In the data below, the answer is the run of lines from the line containing "showroom. This allows" through the line containing "advantage of these limited-time deals!", both included; print it exactly and nothing else.

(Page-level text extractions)
● ● ● ●

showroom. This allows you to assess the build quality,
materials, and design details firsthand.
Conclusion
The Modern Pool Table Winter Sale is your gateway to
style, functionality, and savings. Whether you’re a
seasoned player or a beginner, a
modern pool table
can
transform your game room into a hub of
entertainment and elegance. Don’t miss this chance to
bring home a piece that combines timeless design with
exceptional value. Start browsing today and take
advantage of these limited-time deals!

● ● ● ●

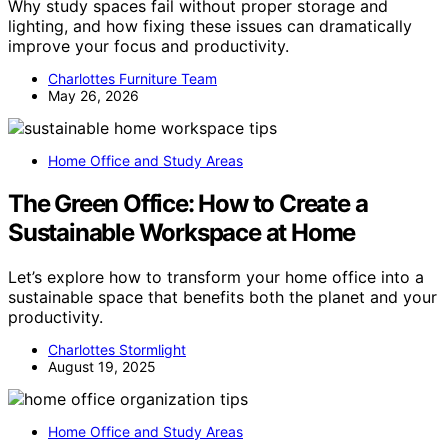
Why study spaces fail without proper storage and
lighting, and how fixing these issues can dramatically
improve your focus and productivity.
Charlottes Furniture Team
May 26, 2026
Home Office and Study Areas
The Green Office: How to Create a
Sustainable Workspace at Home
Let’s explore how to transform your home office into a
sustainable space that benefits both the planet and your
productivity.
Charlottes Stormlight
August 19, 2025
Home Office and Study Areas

● ● ● ●

- [Result]:
showroom. This allows you to assess the build quality,
materials, and design details firsthand.
Conclusion
The Modern Pool Table Winter Sale is your gateway to
style, functionality, and savings. Whether you’re a
seasoned player or a beginner, a
modern pool table
can
transform your game room into a hub of
entertainment and elegance. Don’t miss this chance to
bring home a piece that combines timeless design with
exceptional value. Start browsing today and take
advantage of these limited-time deals!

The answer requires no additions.